Eğer kendinizi sakatlıyorsanız bilin ki yaptığınız uygulama yoga değil. Bedenin hislerini dinlemeden, zihnin arzularını bedene empoze ediyorsunuz. Kaçmaya çalışıyorsunuz. Kaçmak için yaptığınız her şey sizi kendine daha fazla bağımlı yapıyor. Kaçacak bir yer yok. Gidecek bir yer yok. Her an olduğunuz yerdesiniz. Olanlardan esneyerek veya güçlenerek kurtulamazsınız. İçsel olarak yaşadıklarınız, anlayış gelişmediği sürece nereye giderseniz gidin sizinle beraber gelecekler. Belki kurtulduğunuzu zannettiğiniz ufak tefek anlar olabilir fakat sonra yine belirdiklerini göreceksiniz.

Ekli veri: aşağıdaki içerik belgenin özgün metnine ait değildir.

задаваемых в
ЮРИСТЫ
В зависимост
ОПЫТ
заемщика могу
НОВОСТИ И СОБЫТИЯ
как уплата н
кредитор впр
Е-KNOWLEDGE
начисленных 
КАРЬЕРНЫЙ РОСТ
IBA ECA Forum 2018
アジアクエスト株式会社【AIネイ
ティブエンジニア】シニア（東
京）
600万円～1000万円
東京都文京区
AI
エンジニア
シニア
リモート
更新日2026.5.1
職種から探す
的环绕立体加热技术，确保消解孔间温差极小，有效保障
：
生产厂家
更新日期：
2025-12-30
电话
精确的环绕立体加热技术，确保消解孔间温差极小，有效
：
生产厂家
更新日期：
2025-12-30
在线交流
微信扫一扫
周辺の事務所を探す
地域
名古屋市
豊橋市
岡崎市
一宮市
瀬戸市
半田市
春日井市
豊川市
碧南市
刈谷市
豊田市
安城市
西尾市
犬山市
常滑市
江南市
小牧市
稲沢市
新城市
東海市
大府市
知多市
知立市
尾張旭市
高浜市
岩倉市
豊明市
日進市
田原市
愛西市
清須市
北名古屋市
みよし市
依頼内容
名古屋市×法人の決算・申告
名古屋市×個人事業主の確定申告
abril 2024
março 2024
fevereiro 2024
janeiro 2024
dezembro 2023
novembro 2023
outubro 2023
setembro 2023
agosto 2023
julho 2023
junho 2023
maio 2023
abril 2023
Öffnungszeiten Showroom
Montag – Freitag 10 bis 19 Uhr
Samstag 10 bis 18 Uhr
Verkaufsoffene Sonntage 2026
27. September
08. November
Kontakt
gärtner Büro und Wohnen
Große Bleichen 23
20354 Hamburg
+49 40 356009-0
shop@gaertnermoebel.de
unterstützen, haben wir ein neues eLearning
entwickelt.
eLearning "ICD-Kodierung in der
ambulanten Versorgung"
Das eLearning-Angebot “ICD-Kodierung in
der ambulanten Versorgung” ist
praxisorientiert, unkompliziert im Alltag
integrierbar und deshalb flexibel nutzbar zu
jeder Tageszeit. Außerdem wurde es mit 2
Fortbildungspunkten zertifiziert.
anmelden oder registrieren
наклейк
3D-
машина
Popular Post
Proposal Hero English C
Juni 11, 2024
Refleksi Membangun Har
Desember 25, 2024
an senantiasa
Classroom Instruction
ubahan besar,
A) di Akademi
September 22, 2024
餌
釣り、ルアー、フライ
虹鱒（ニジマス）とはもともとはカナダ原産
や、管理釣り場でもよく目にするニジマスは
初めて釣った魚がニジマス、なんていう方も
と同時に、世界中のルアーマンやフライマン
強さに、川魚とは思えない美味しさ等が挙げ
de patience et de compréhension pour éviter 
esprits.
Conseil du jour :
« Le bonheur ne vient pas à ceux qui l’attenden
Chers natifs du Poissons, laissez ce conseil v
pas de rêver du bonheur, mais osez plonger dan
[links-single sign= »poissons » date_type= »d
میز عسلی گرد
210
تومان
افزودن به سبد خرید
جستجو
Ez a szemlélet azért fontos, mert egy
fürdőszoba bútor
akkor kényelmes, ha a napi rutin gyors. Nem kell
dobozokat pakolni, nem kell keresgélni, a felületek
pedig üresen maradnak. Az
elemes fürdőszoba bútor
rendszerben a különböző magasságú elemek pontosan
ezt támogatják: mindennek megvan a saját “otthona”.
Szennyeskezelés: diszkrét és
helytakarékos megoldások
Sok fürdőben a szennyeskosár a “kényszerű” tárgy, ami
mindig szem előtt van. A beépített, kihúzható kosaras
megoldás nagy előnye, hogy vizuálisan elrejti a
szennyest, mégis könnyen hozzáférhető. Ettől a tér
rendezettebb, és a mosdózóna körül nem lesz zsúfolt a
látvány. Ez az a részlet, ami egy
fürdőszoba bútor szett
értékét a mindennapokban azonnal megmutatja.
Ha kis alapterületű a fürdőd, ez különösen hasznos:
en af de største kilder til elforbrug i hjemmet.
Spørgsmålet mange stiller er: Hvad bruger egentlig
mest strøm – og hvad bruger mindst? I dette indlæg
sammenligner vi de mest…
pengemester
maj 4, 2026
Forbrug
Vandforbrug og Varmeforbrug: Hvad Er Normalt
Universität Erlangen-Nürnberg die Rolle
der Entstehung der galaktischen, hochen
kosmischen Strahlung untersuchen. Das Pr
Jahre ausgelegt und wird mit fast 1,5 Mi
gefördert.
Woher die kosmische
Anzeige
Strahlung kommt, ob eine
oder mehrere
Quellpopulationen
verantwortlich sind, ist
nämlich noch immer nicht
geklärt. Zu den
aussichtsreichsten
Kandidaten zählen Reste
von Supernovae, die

Olanlardan kaçmak için yaptığınız her neyse, sizi kendisine daha çok bağımlı yapıyor. Bu alkol olabilir. Uyuşturucu olabilir. İçinde aşkın olmadığı seks olabilir. Sürekli konuşmak, dedikodu yapmak, etrafı suçlamak olabilir. Sizi ağırlaştıran yemekler olabilir. Şeker olabilir. Altında olanlardan kaçma anlayışı yatan bir yoga uygulaması olabilir. Bu her ne olursa olsun, bağımlılık iyi bir şey değil.

Doğru olan uygulama olanlardan kaçmanızı değil, olanlara oldukları haliyle anlayış geliştirmenize kapı açan uygulama. O zaman bütün içsel acıları ve zevkleri rahatça karşılayabilir oluyorsunuz. O zaman bu yaptığınız uygulama anlayışın gelmesiyle birlikte zamanla sizi kendinden de özgürleştiriyor. Yoga da dahil, hiç bir şey yapmanıza gerek kalmıyor. Hiç bir yere kaçmaya ihtiyaç duymuyorsunuz. Bulunduğunuz her yer sizin için yaşanabilir oluyor. Gittiğiniz yerlere kaçmak için değil, zevk için gidiyorsunuz. Bedenin içgüdüsel olarak zevke doğru giden doğasını takip edebilir oluyorsunuz.

Hiç bir guru, hiç bir öğretmen, hiç bir akıl hocası, hiç bir felsefe, hiç bir psikolog, hiç bir diyetisyen size bedeninizin bilgeliğinden daha iyi yol göstermiyor.